#### Your objective:
Exclude the pictures from your copy, and reproduce each entry below verbatim.

#### Input material:
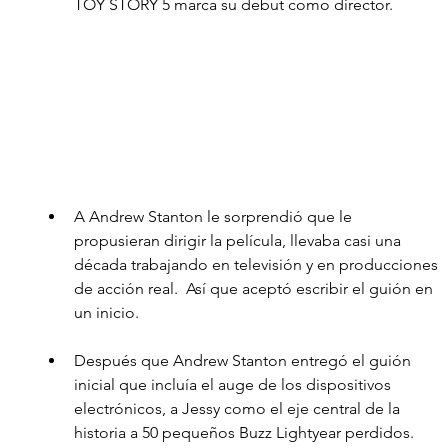
TOY STORY 5 marca su debut como director.
A Andrew Stanton le sorprendió que le 
propusieran dirigir la película, llevaba casi una 
década trabajando en televisión y en producciones 
de acción real.  Así que aceptó escribir el guión en 
un inicio. 
Después que Andrew Stanton entregó el guión 
inicial que incluía el auge de los dispositivos 
electrónicos, a Jessy como el eje central de la 
historia a 50 pequeños Buzz Lightyear perdidos. 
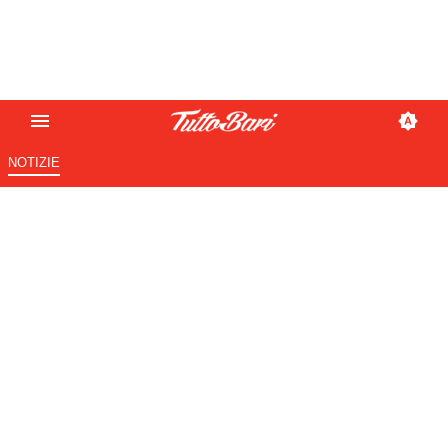
NOTIZIE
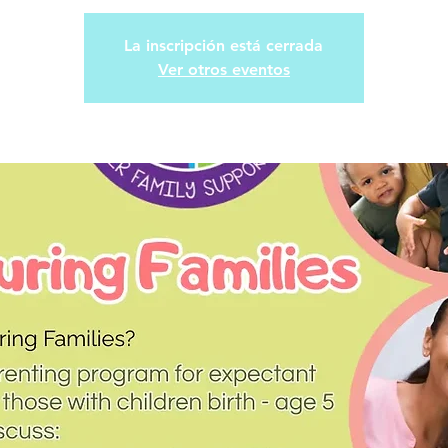
La inscripción está cerrada
Ver otros eventos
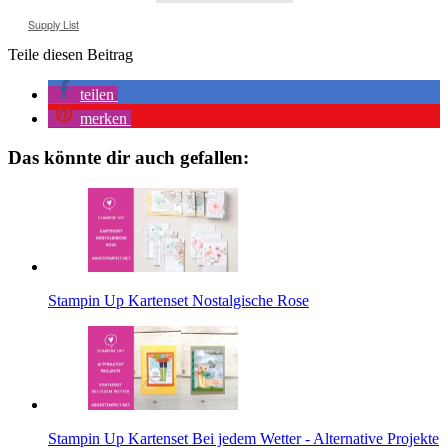
Supply List
Teile diesen Beitrag
teilen
merken
Das könnte dir auch gefallen:
Stampin Up Kartenset Nostalgische Rose
Stampin Up Kartenset Bei jedem Wetter - Alternative Projekte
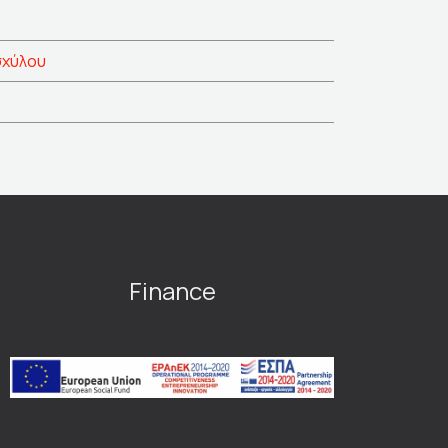
σχύλου
Finance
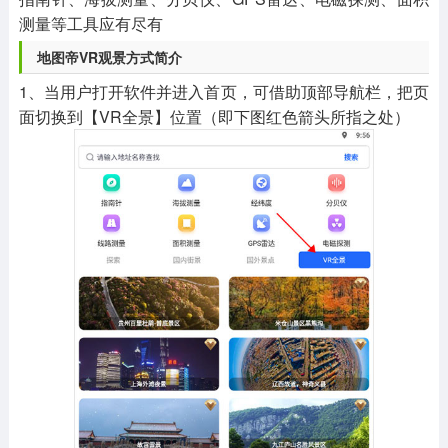
测量等工具应有尽有
地图帝VR观景方式简介
1、当用户打开软件并进入首页，可借助顶部导航栏，把页
面切换到【VR全景】位置（即下图红色箭头所指之处）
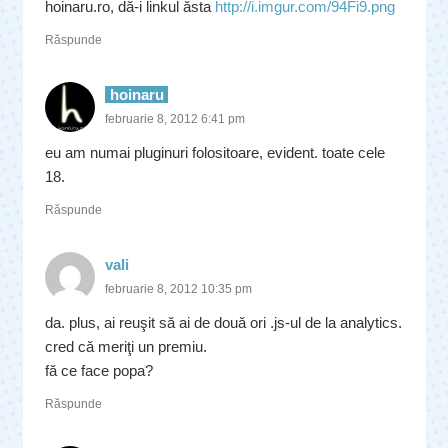
hoinaru.ro, dă-i linkul ăsta
http://i.imgur.com/94Fi9.png
Răspunde
hoinaru
februarie 8, 2012 6:41 pm
eu am numai pluginuri folositoare, evident. toate cele
18.
Răspunde
vali
februarie 8, 2012 10:35 pm
da. plus, ai reuşit să ai de două ori .js-ul de la analytics.
cred că meriţi un premiu.
fă ce face popa?
Răspunde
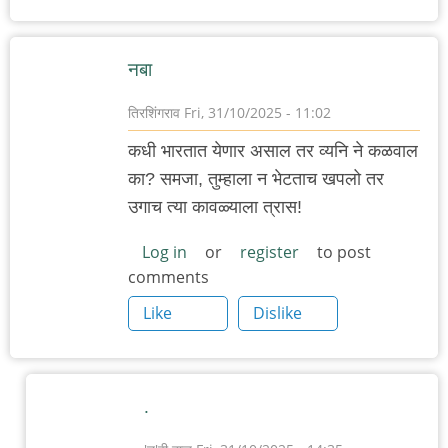
नबा
तिरशिंगराव
Fri, 31/10/2025 - 11:02
कधी भारतात येणार असाल तर व्यनि ने कळवाल
का? समजा, तुम्हाला न भेटताच खपलो तर
उगाच त्या कावळ्याला त्रास!
Log in
or
register
to post
comments
Like
Dislike
.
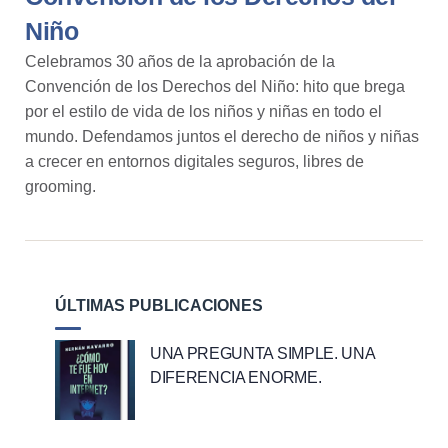
Niño
Celebramos 30 años de la aprobación de la
Convención de los Derechos del Niño: hito que brega
por el estilo de vida de los niños y niñas en todo el
mundo. Defendamos juntos el derecho de niños y niñas
a crecer en entornos digitales seguros, libres de
g
rooming
.
ÚLTIMAS PUBLICACIONES
UNA PREGUNTA SIMPLE. UNA
DIFERENCIA ENORME.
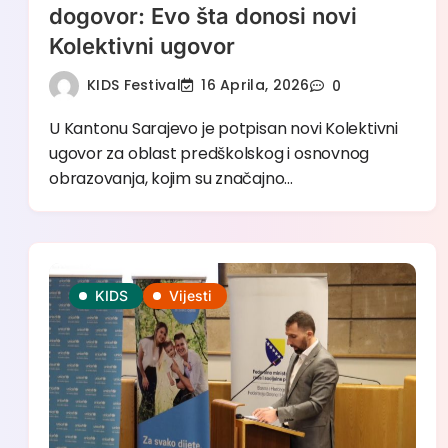
dogovor: Evo šta donosi novi
Kolektivni ugovor
KIDS Festival
16 Aprila, 2026
0
U Kantonu Sarajevo je potpisan novi Kolektivni
ugovor za oblast predškolskog i osnovnog
obrazovanja, kojim su značajno…
KIDS
Vijesti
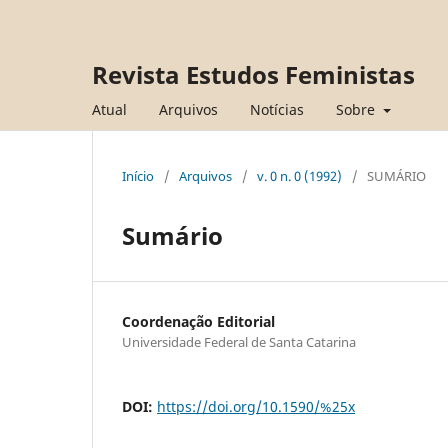
Revista Estudos Feministas
Atual
Arquivos
Notícias
Sobre
Início
/
Arquivos
/
v. 0 n. 0 (1992)
/
SUMÁRIO
Sumário
Coordenação Editorial
Universidade Federal de Santa Catarina
DOI:
https://doi.org/10.1590/%25x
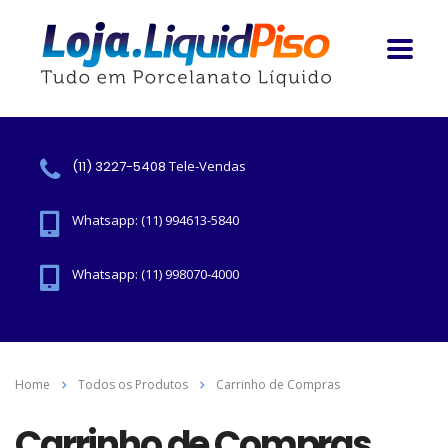
(11) 3227-5408
Tele-Vendas
Whatsapp: (11) 994613-5840
Whatsapp: (11) 998070-4000
Home
Todos os Produtos
Carrinho de Compras
Carrinho de Compras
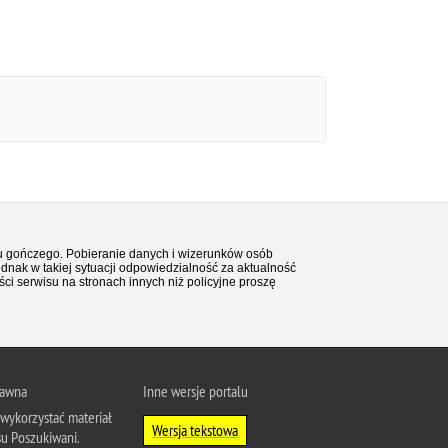
stu gończego. Pobieranie danych i wizerunków osób
ednak w takiej sytuacji odpowiedzialność za aktualność
i serwisu na stronach innych niż policyjne proszę
rawna
Inne wersje portalu
wykorzystać materiał
Wersja tekstowa
su Poszukiwani.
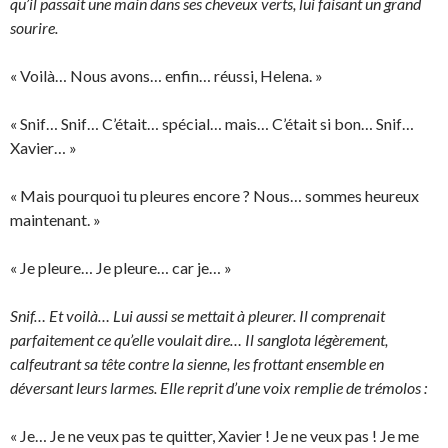
qu’il passait une main dans ses cheveux verts, lui faisant un grand
sourire.
« Voilà… Nous avons… enfin… réussi, Helena. »
« Snif… Snif… C’était… spécial… mais… C’était si bon… Snif…
Xavier… »
« Mais pourquoi tu pleures encore ? Nous… sommes heureux
maintenant. »
« Je pleure… Je pleure… car je… »
Snif… Et voilà… Lui aussi se mettait à pleurer. Il comprenait
parfaitement ce qu’elle voulait dire… Il sanglota légèrement,
calfeutrant sa tête contre la sienne, les frottant ensemble en
déversant leurs larmes. Elle reprit d’une voix remplie de trémolos :
« Je… Je ne veux pas te quitter, Xavier ! Je ne veux pas ! Je me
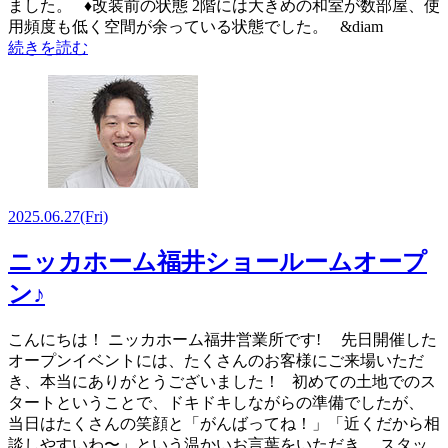
ました。 ♦改装前の状態 2階には大きめの和室が数部屋、使
用頻度も低く空間が余っている状態でした。 &diam
続きを読む
2025.06.27
(Fri)
ニッカホーム福井ショールームオープ
ン♪
こんにちは！ ニッカホーム福井営業所です! 先日開催した
オープンイベントには、たくさんのお客様にご来場いただ
き、本当にありがとうございました！ 初めての土地でのス
タートということで、ドキドキしながらの準備でしたが、
当日はたくさんの笑顔と「がんばってね！」「近くだから相
談しやすいわ〜」という温かいお言葉をいただき、 スタッ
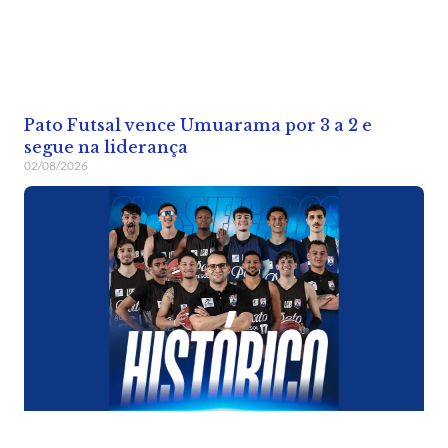
Pato Futsal vence Umuarama por 3 a 2 e
segue na liderança
02/08/2026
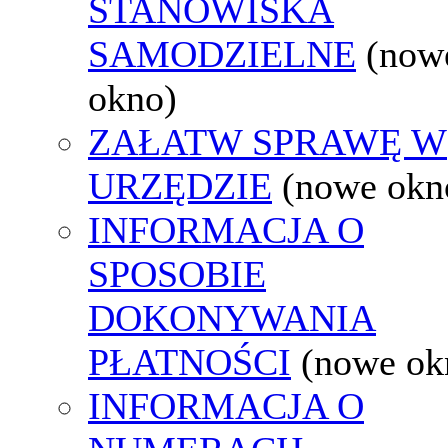
STANOWISKA
SAMODZIELNE
(now
okno)
ZAŁATW SPRAWĘ W
URZĘDZIE
(nowe okn
INFORMACJA O
SPOSOBIE
DOKONYWANIA
PŁATNOŚCI
(nowe ok
INFORMACJA O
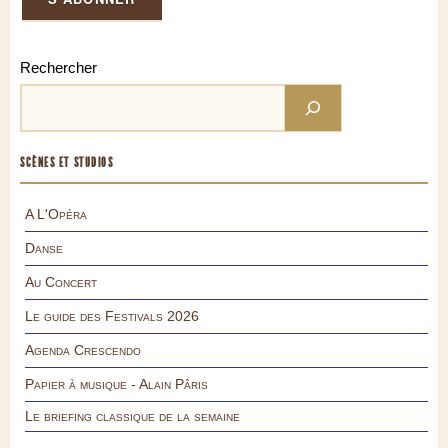
Rechercher
SCÈNES ET STUDIOS
A L'Opéra
Danse
Au Concert
Le guide des Festivals 2026
Agenda Crescendo
Papier à musique - Alain Pâris
Le briefing classique de la semaine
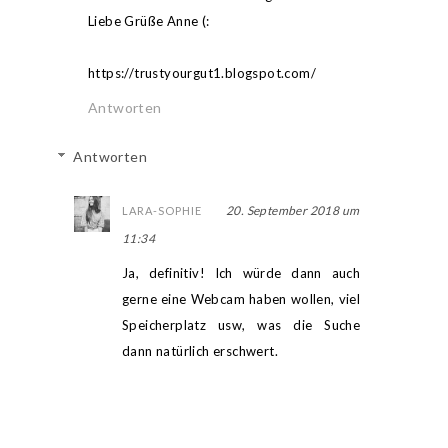
Liebe Grüße Anne (:
https://trustyourgut1.blogspot.com/
Antworten
Antworten
20. September 2018 um
LARA-SOPHIE
11:34
Ja, definitiv! Ich würde dann auch
gerne eine Webcam haben wollen, viel
Speicherplatz usw, was die Suche
dann natürlich erschwert.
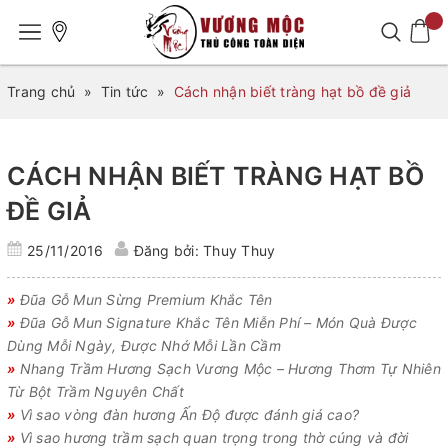
Trang chủ
»
Tin tức
»
Cách nhận biết tràng hạt bồ đề giả
CÁCH NHẬN BIẾT TRÀNG HẠT BỒ
ĐỀ GIẢ
25/11/2016
Đăng bởi: Thuy Thuy
»
Đũa Gỗ Mun Sừng Premium Khắc Tên
»
Đũa Gỗ Mun Signature Khắc Tên Miễn Phí – Món Quà Được
Dùng Mỗi Ngày, Được Nhớ Mỗi Lần Cầm
»
Nhang Trầm Hương Sạch Vương Mộc – Hương Thơm Tự Nhiên
Từ Bột Trầm Nguyên Chất
»
Vì sao vòng đàn hương Ấn Độ được đánh giá cao?
»
Vì sao hương trầm sạch quan trọng trong thờ cúng và đời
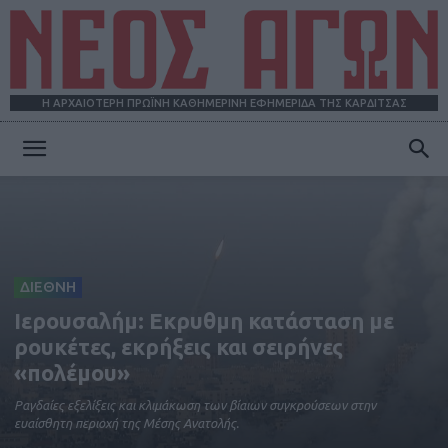
Η ΑΡΧΑΙΟΤΕΡΗ ΠΡΩΪΝΗ ΚΑΘΗΜΕΡΙΝΗ ΕΦΗΜΕΡΙΔΑ ΤΗΣ ΚΑΡΔΙΤΣΑΣ
ΝΕΟΣ
ΑΓΩΝ
ΔΙΕΘΝΗ
Ιερουσαλήμ: Εκρυθμη κατάσταση με
ρουκέτες, εκρήξεις και σειρήνες
«πολέμου»
Ραγδαίες εξελίξεις και κλιμάκωση των βίαιων συγκρούσεων στην
ευαίσθητη περιοχή της Μέσης Ανατολής.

#### Task answer:
TOY STORY 5 marca su debut como director.
A Andrew Stanton le sorprendió que le 
propusieran dirigir la película, llevaba casi una 
década trabajando en televisión y en producciones 
de acción real.  Así que aceptó escribir el guión en 
un inicio. 
Después que Andrew Stanton entregó el guión 
inicial que incluía el auge de los dispositivos 
electrónicos, a Jessy como el eje central de la 
historia a 50 pequeños Buzz Lightyear perdidos. 
NOTIZIE
La inscripción está cerrada
Ver otros eventos
Supply List
Teile diesen Beitrag
teilen
merken
Das könnte dir auch gefallen:
Stampin Up Kartenset Nostalgische Rose
Stampin Up Kartenset Bei jedem Wetter - Alternative Projekte
σχύλου
Finance
测量等工具应有尽有
地图帝VR观景方式简介
1、当用户打开软件并进入首页，可借助顶部导航栏，把页
面切换到【VR全景】位置（即下图红色箭头所指之处）
hoinaru.ro, dă-i linkul ăsta
http://i.imgur.com/94Fi9.png
Răspunde
hoinaru
februarie 8, 2012 6:41 pm
eu am numai pluginuri folositoare, evident. toate cele
18.
Răspunde
vali
februarie 8, 2012 10:35 pm
da. plus, ai reuşit să ai de două ori .js-ul de la analytics.
cred că meriţi un premiu.
fă ce face popa?
Răspunde
नबा
तिरशिंगराव
Fri, 31/10/2025 - 11:02
कधी भारतात येणार असाल तर व्यनि ने कळवाल
का? समजा, तुम्हाला न भेटताच खपलो तर
उगाच त्या कावळ्याला त्रास!
Log in
or
register
to post
comments
Like
Dislike
.
Niño
Celebramos 30 años de la aprobación de la
Convención de los Derechos del Niño: hito que brega
por el estilo de vida de los niños y niñas en todo el
mundo. Defendamos juntos el derecho de niños y niñas
a crecer en entornos digitales seguros, libres de
g
rooming
.
ÚLTIMAS PUBLICACIONES
UNA PREGUNTA SIMPLE. UNA
DIFERENCIA ENORME.
dogovor: Evo šta donosi novi
Kolektivni ugovor
KIDS Festival
16 Aprila, 2026
0
U Kantonu Sarajevo je potpisan novi Kolektivni
ugovor za oblast predškolskog i osnovnog
obrazovanja, kojim su značajno…
KIDS
Vijesti
Revista Estudos Feministas
Atual
Arquivos
Notícias
Sobre
Início
/
Arquivos
/
v. 0 n. 0 (1992)
/
SUMÁRIO
Sumário
Coordenação Editorial
Universidade Federal de Santa Catarina
DOI:
https://doi.org/10.1590/%25x
(11) 3227-5408
Tele-Vendas
Whatsapp: (11) 994613-5840
Whatsapp: (11) 998070-4000
Home
Todos os Produtos
Carrinho de Compras
Carrinho de Compras
stu gończego. Pobieranie danych i wizerunków osób
ednak w takiej sytuacji odpowiedzialność za aktualność
i serwisu na stronach innych niż policyjne proszę
rawna
Inne wersje portalu
wykorzystać materiał
Wersja tekstowa
su Poszukiwani.
qu’il passait une main dans ses cheveux verts, lui faisant un grand
sourire.
« Voilà… Nous avons… enfin… réussi, Helena. »
« Snif… Snif… C’était… spécial… mais… C’était si bon… Snif…
Xavier… »
« Mais pourquoi tu pleures encore ? Nous… sommes heureux
maintenant. »
« Je pleure… Je pleure… car je… »
Snif… Et voilà… Lui aussi se mettait à pleurer. Il comprenait
parfaitement ce qu’elle voulait dire… Il sanglota légèrement,
calfeutrant sa tête contre la sienne, les frottant ensemble en
déversant leurs larmes. Elle reprit d’une voix remplie de trémolos :
« Je… Je ne veux pas te quitter, Xavier ! Je ne veux pas ! Je me
ました。 ♦改装前の状態 2階には大きめの和室が数部屋、使
用頻度も低く空間が余っている状態でした。 &diam
続きを読む
2025.06.27
(Fri)
ニッカホーム福井ショールームオープ
ン♪
こんにちは！ ニッカホーム福井営業所です! 先日開催した
オープンイベントには、たくさんのお客様にご来場いただ
き、本当にありがとうございました！ 初めての土地でのス
タートということで、ドキドキしながらの準備でしたが、
当日はたくさんの笑顔と「がんばってね！」「近くだから相
談しやすいわ〜」という温かいお言葉をいただき、 スタッ
Pato Futsal vence Umuarama por 3 a 2 e
segue na liderança
02/08/2026
STANOWISKA
SAMODZIELNE
(now
okno)
ZAŁATW SPRAWĘ W
URZĘDZIE
(nowe okn
INFORMACJA O
SPOSOBIE
DOKONYWANIA
PŁATNOŚCI
(nowe ok
INFORMACJA O
Rechercher
SCÈNES ET STUDIOS
A L'Opéra
Danse
Au Concert
Le guide des Festivals 2026
Agenda Crescendo
Papier à musique - Alain Pâris
Le briefing classique de la semaine
Liebe Grüße Anne (:
https://trustyourgut1.blogspot.com/
Antworten
Antworten
20. September 2018 um
LARA-SOPHIE
11:34
Ja, definitiv! Ich würde dann auch
gerne eine Webcam haben wollen, viel
Speicherplatz usw, was die Suche
dann natürlich erschwert.
Trang chủ
»
Tin tức
»
Cách nhận biết tràng hạt bồ đề giả
CÁCH NHẬN BIẾT TRÀNG HẠT BỒ
ĐỀ GIẢ
25/11/2016
Đăng bởi: Thuy Thuy
»
Đũa Gỗ Mun Sừng Premium Khắc Tên
»
Đũa Gỗ Mun Signature Khắc Tên Miễn Phí – Món Quà Được
Dùng Mỗi Ngày, Được Nhớ Mỗi Lần Cầm
»
Nhang Trầm Hương Sạch Vương Mộc – Hương Thơm Tự Nhiên
Từ Bột Trầm Nguyên Chất
»
Vì sao vòng đàn hương Ấn Độ được đánh giá cao?
»
Vì sao hương trầm sạch quan trọng trong thờ cúng và đời
Η ΑΡΧΑΙΟΤΕΡΗ ΠΡΩΪΝΗ ΚΑΘΗΜΕΡΙΝΗ ΕΦΗΜΕΡΙΔΑ ΤΗΣ ΚΑΡΔΙΤΣΑΣ
ΝΕΟΣ
ΑΓΩΝ
ΔΙΕΘΝΗ
Ιερουσαλήμ: Εκρυθμη κατάσταση με
ρουκέτες, εκρήξεις και σειρήνες
«πολέμου»
Ραγδαίες εξελίξεις και κλιμάκωση των βίαιων συγκρούσεων στην
ευαίσθητη περιοχή της Μέσης Ανατολής.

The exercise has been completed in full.